I'm gonna ask that this thread be locked. I herby vow to NEVER post another thread of this nature on the Community Forums. I asked a simple question, knowing I'd get flamed, and yet I am still amazed at some of the judgemental posts here.

Whoa, lets all calm down and not do anything crazy like that ok Boomie. I for one enjoy all the varying viewpoints brought out by your discussions. Would it help if I threw out a post for people to bash me on, yourself included. I dont mind taking one for the team.
 
Oh my god!!!!!

I agreed calling at a specific time was a good idea.
I agreed, calling at bedtime was a good idea.

I just didn't agree about the cellphone!!!!!!

Woiuld you like me to lie and say I love the idea?????

Ill ask again why dont you think so... Im not hating on you I promise!!!lol
Im just asking as a veteran stepmom of about 14 rys. Trust me when I say the cell phone was the best thing that ever happened to us LOL!!!!

We only had to talk to ex when an issue needed to be discussed, trust me it was great!
 

Whoa, lets all calm down and not do anything crazy like that ok Boomie.
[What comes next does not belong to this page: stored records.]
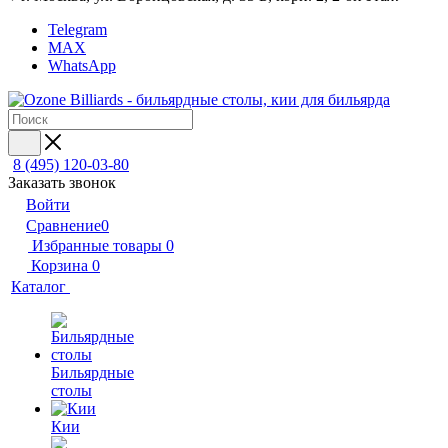
Telegram
MAX
WhatsApp
8 (495) 120-03-80
Заказать звонок
Войти
Сравнение
0
Избранные товары
0
Корзина
0
Каталог
Бильярдные
столы
Кии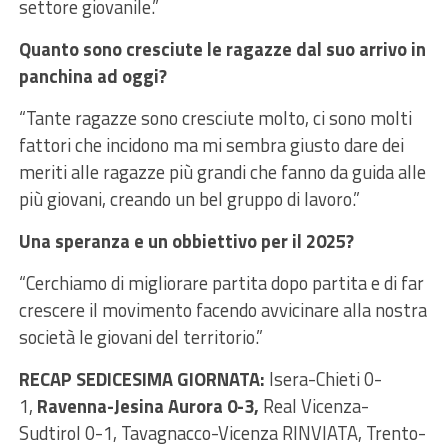
settore giovanile.”
Quanto sono cresciute le ragazze dal suo arrivo in
panchina ad oggi?
“Tante ragazze sono cresciute molto, ci sono molti
fattori che incidono ma mi sembra giusto dare dei
meriti alle ragazze più grandi che fanno da guida alle
più giovani, creando un bel gruppo di lavoro.”
Una speranza e un obbiettivo per il 2025?
“Cerchiamo di migliorare partita dopo partita e di far
crescere il movimento facendo avvicinare alla nostra
società le giovani del territorio.”
RECAP SEDICESIMA GIORNATA:
Isera-Chieti 0-
1,
Ravenna-Jesina Aurora 0-3,
Real Vicenza-
Sudtirol 0-1, Tavagnacco-Vicenza RINVIATA, Trento-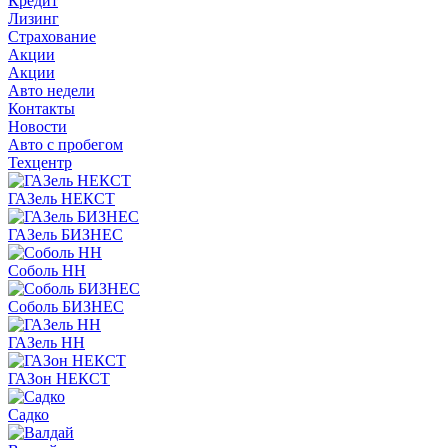
Кредит
Лизинг
Страхование
Акции
Акции
Авто недели
Контакты
Новости
Авто с пробегом
Техцентр
ГАЗель НЕКСТ
ГАЗель БИЗНЕС
Соболь НН
Соболь БИЗНЕС
ГАЗель НН
ГАЗон НЕКСТ
Садко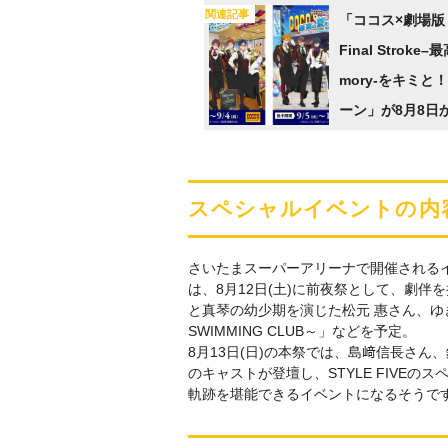
関連記事
「ココス×劇場版 Fr
Final Stroke
mory-をキミと
ーン」が8月8日
スペシャルイベントの内
さいたまスーパーアリーナで開催されるイベント「Fre
は、8月12日(土)に前夜祭として、劇
と真琴の幼少期を演じた松元 惠さん、ゆき
SWIMMING CLUB～」などを予定。
8月13日(日)の本祭では、島﨑信長さん
のキャストが登壇し、STYLE FIVEの
軌跡を堪能できるイベントになるそうで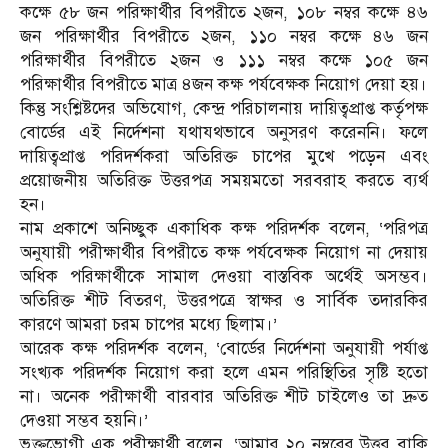
কক্ষে ৫৮ জন পরিক্ষার্থীর বিপরীতে ২জন, ১০৮ নম্বর কক্ষে ৪৬
জন পরিক্ষার্থীর বিপরীতে ২জন, ১১০ নম্বর কক্ষে ৪৬ জন
পরিক্ষার্থীর বিপরীতে ২জন ও ১১১ নম্বর কক্ষে ১০৫ জন
পরিক্ষার্থীর বিপরীতে মাত্র ৪জন কক্ষ পর্যবেক্ষক নিয়োগ দেয়া হয়।
কিন্তু সংশ্লিষ্টদের অভিযোগ, কেন্দ্র পরিচালনায় দায়িত্বপ্রাপ্ত কর্তৃপক্ষ
বোর্ডের এই নির্দেশনা যথাযথভাবে অনুসরণ করেননি। ফলে
দায়িত্বপ্রাপ্ত পরিদর্শকরা অতিরিক্ত চাপের মুখে পড়েন এবং
প্রয়োজনীয় অতিরিক্ত উত্তরপত্র সময়মতো সরবরাহ করতে ব্যর্থ
হন।
নাম প্রকাশে অনিচ্ছুক একাধিক কক্ষ পরিদর্শক বলেন, ‘পরিপত্র
অনুযায়ী পরীক্ষার্থীর বিপরীতে কক্ষ পর্যবেক্ষক নিয়োগ না দেয়ায়
অধিক পরিক্ষার্থীকে সামাল দেওয়া বাস্তবিক অর্থেই অসম্ভব।
অতিরিক্ত শীট বিতরণ, উত্তরপত্রে স্বাক্ষর ও সার্বিক তদারকির
কারণে আমরা চরম চাপের মধ্যে ছিলাম।’
আরেক কক্ষ পরিদর্শক বলেন, ‘বোর্ডের নির্দেশনা অনুযায়ী পর্যাপ্ত
সংখ্যক পরিদর্শক নিয়োগ করা হলে এমন পরিস্থিতির সৃষ্টি হতো
না। অনেক পরীক্ষার্থী বারবার অতিরিক্ত শীট চাইলেও তা দ্রুত
দেওয়া সম্ভব হয়নি।’
ভুক্তভোগী এক পরীক্ষার্থী বলেন, ‘আমার ২০ নম্বরের উত্তর বাকি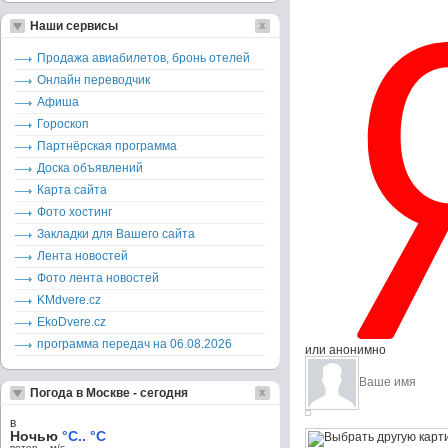
Наши сервисы
Продажа авиабилетов, бронь отелей
Онлайн переводчик
Афиша
Гороскоп
Партнёрская программа
Доска объявлений
Карта сайта
Фото хостинг
Закладки для Вашего сайта
Лента новостей
Фото лента новостей
KMdvere.cz
EkoDvere.cz
программа передач на 06.08.2026
или анонимно
Погода в Москве - сегодня
в
Ночью
°C.. °C
ветер – м/c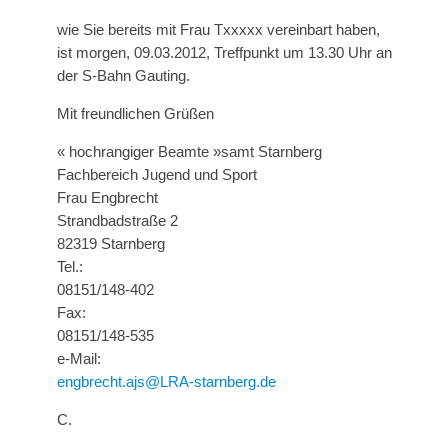
wie Sie bereits mit Frau Txxxxx vereinbart haben,
ist morgen, 09.03.2012, Treffpunkt um 13.30 Uhr an
der S-Bahn Gauting.
Mit freundlichen Grüßen
« hochrangiger Beamte »samt Starnberg
Fachbereich Jugend und Sport
Frau Engbrecht
Strandbadstraße 2
82319 Starnberg
Tel.:
08151/148-402
Fax:
08151/148-535
e-Mail:
engbrecht.ajs@LRA-starnberg.de
C.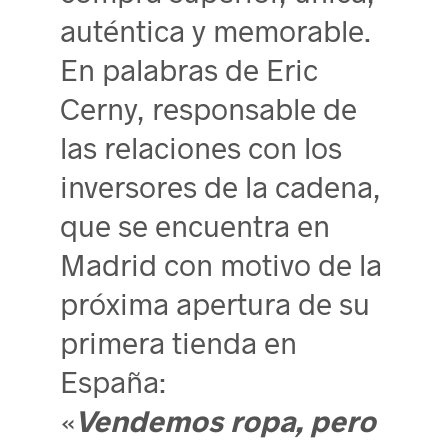
auténtica y memorable.
En palabras de Eric
Cerny, responsable de
las relaciones con los
inversores de la cadena,
que se encuentra en
Madrid con motivo de la
próxima apertura de su
primera tienda en
España:
«
Vendemos ropa, pero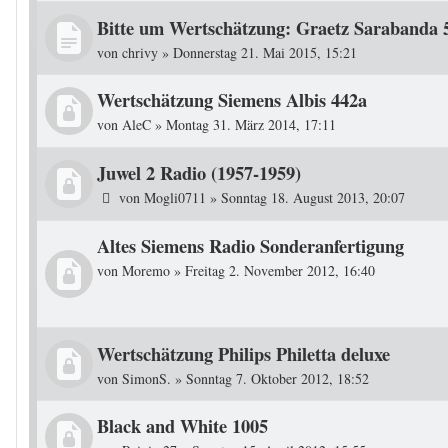
Bitte um Wertschätzung: Graetz Sarabanda 
von
chrivy
»
Donnerstag 21. Mai 2015, 15:21
Wertschätzung Siemens Albis 442a
von
AleC
»
Montag 31. März 2014, 17:11
Juwel 2 Radio (1957-1959)
von
Mogli0711
»
Sonntag 18. August 2013, 20:07
Altes Siemens Radio Sonderanfertigung
von
Moremo
»
Freitag 2. November 2012, 16:40
Wertschätzung Philips Philetta deluxe
von
SimonS.
»
Sonntag 7. Oktober 2012, 18:52
Black and White 1005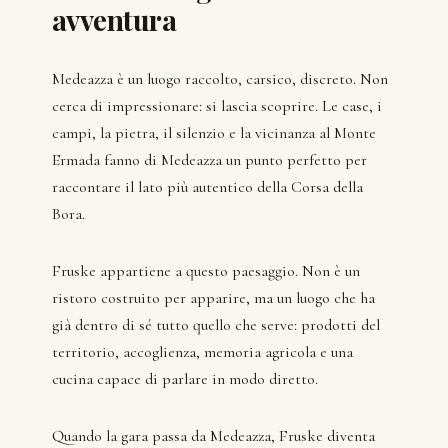
avventura
Medeazza è un luogo raccolto, carsico, discreto. Non
cerca di impressionare: si lascia scoprire. Le case, i
campi, la pietra, il silenzio e la vicinanza al Monte
Ermada fanno di Medeazza un punto perfetto per
raccontare il lato più autentico della Corsa della
Bora.
Fruske appartiene a questo paesaggio. Non è un
ristoro costruito per apparire, ma un luogo che ha
già dentro di sé tutto quello che serve: prodotti del
territorio, accoglienza, memoria agricola e una
cucina capace di parlare in modo diretto.
Quando la gara passa da Medeazza, Fruske diventa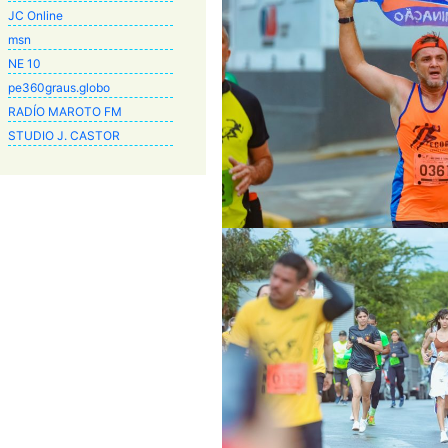
JC Online
msn
NE 10
pe360graus.globo
RADÍO MAROTO FM
STUDIO J. CASTOR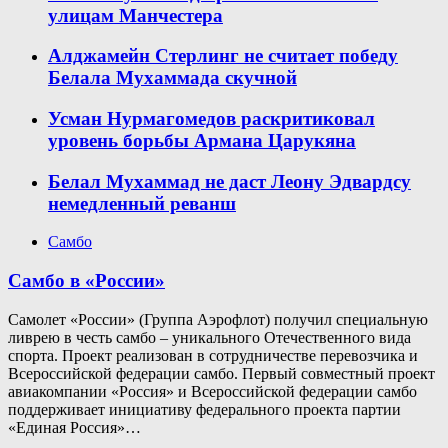
улицам Манчестера
Алджамейн Стерлинг не считает победу
Белала Мухаммада скучной
Усман Нурмагомедов раскритиковал
уровень борьбы Армана Царукяна
Белал Мухаммад не даст Леону Эдвардсу
немедленный реванш
Самбо
Самбо в «России»
Самолет «России» (Группа Аэрофлот) получил специальную
ливрею в честь самбо – уникального Отечественного вида
спорта. Проект реализован в сотрудничестве перевозчика и
Всероссийской федерации самбо. Первый совместный проект
авиакомпании «Россия» и Всероссийской федерации самбо
поддерживает инициативу федерального проекта партии
«Единая Россия»…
I for one enjoy all the varying viewpoints brought out by your discussions. Would it help if I threw out a post for people to bash me on, yourself included. I dont mind taking one for the team.

I would be happy to bash you on that thread.:lmao:
 
Seriously its time for me to go home now. When I get home I promise I will screw something up real good and we can all talk about how bad a person I am ok. See I only post while at work maybe we can start there.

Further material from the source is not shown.